After explaining how property rights are established after a dead whale is temporarily abandoned, he asks, “What to the ostentatious smuggling verbalists are the thoughts of thinkers but Loose-Fish? What is the great globe itself but a Loose-Fish! And what are you, reader, but a Loose-Fish and a Fast-Fish, too?” (p. 463). We should be annoyed if we thought that the story line were there only to set us up for the generalization, but Melville’s gifts as a storyteller prevent this: The comment rises from the action. While the passage is not about Ahab, it implies what is wrong with him—in his arrogance and isolation he denies the inevitable interdependence of personal identity and community, one of the novel’s great themes.
In a novel where ambition reaches out to some of the largest matters—man’s position in the natural world, the nature of charismatic rule in its moral dimensions, the very nature of reality itself—there are notable exclusions in Moby-Dick, though not through oversight.

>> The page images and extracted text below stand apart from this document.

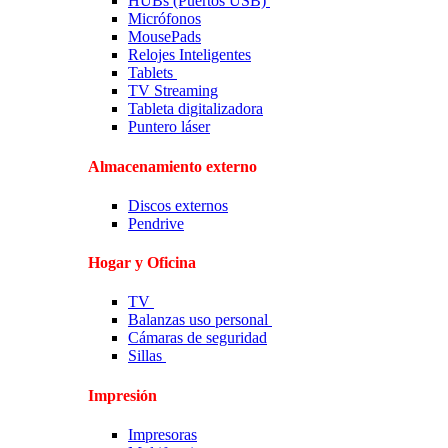
HUBs (Puertos USB)
Micrófonos
MousePads
Relojes Inteligentes
Tablets
TV Streaming
Tableta digitalizadora
Puntero láser
Almacenamiento externo
Discos externos
Pendrive
Hogar y Oficina
TV
Balanzas uso personal
Cámaras de seguridad
Sillas
Impresión
Impresoras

Important aspects of daily life are less represented than one would usually expect in a novel: Food, sleep, hygiene, pastimes are hardly present, nor matters of health—important on such a vessel—except for Queequeg’s illness.
These exclusions come about because the literary genre closest to Moby-Dick is not the traditional prose narrative, but the epic—a form in which the texture of common life is often treated lightly to allow concentration on the protagonist and heroic action. After the nights and steaks in New Bedford’s Spouter Inn and the meals of Mrs. Hussey’s Nantucket chowder, there is little detail of this kind once the Pequod leaves the dock, with four-fifths of the novel still to come.
Sexuality is powerfully present, but is more directly addressed in the ocean’s creatures than among the men who hunt them. There is the wonderful vision in “The Grand Armada” where the sailors see birth and nursing among a school of sperm whales. “Some of the subtlest secrets of the seas seem divulged to us in this enchanted pond. We saw young Leviathan amours in the deep” (p. 451). But with the unsentimental realism so typical of Melville, this monumental ocean-pastoral is checked by the very hunt that allows the men to see it: The whalers are in the business of killing as many of these creatures as possible, and the cetacean mothers-milk will be red with blood.
Among the men these sexual issues are more guarded. It is of course a world without women; marriage and children are mentioned but never brought to life. Ahab has left his wife and child behind as almost all men did, but he has also done so emotionally, and while Peleg tells Ishmael that “Ahab has his humanities!” (p. 113) it is not a good sign that this needs to be said. Ahab’s initial isolation in his cabin is attributed to a serious wound in the groin inflicted by his whalebone leg, a sexual injury suggestive of what he has done to his own humanity. Less grimly, Queequeg compares the symbolism of Ahab’s gold doubloon, nailed to the mast, to “something in the vicinity of his thigh,” and Ishmael remarks, “I guess it’s Sagittarius, or the Archer” (p. 503). These are coded references to energies that are more happily opened up at the Spouter Inn, where Ishmael and Queequeg become friends.
These two bear the book’s principal weight of affection, the love that best binds mankind together. In a later chapter they are on the two ends of a “monkey-rope,” Ishmael protecting his friend who is on the carcass of a whale with sharks attacking from below (chap. LXXII), and at the end of the book it is with Queequeg’s coffin that Ishmael saves himself. There are other characters who briefly show gentle and even affectionate recognition: Both Starbuck and Pip reach out to Ahab, who must rein in his momentary sympathies if he is not to be swayed from his purpose.
The matrimonial imagery of the Spouter Inn scenes is explicit, as Queequeg the first night holds Ishmael in “his bridegroom clasp,” but Ishmael finds this “a comic predicament” that he wishes to escape. The two become fast friends, and after talking in bed, “in our hearts’ honeymoon, lay I and Queequeg—a cosy loving pair” (p. 82). Queequeg tells the story of his life, and then “embraced me, pressed his forehead against mine, and blowing out the light, we rolled over from each other, this way and that, and very soon were sleeping” (p. 87). There has been controversy about this imagery, some seeing a movement toward romantic love. But one must be very careful before pushing Melville’s language into special meanings. More often than not such narrow readings do violence to Melville’s imaginative world, reducing rather than illuminating the resonance of the text. While it is true that the only fully happy ship the Pequod meets is called The Bachelor, one remembers that the permanent party on that ship’s deck includes the native girls who have run off with the sailors.
Ahab
While Ishmael and Queequeg are the repositories of fellow-feeling, Ahab has almost entirely killed that in himself, and on the few brief occasions when his cold resolve is softened by those “humanities” that Peleg had mentioned to Ishmael, he pushes that emotion away lest it keep him from his aim.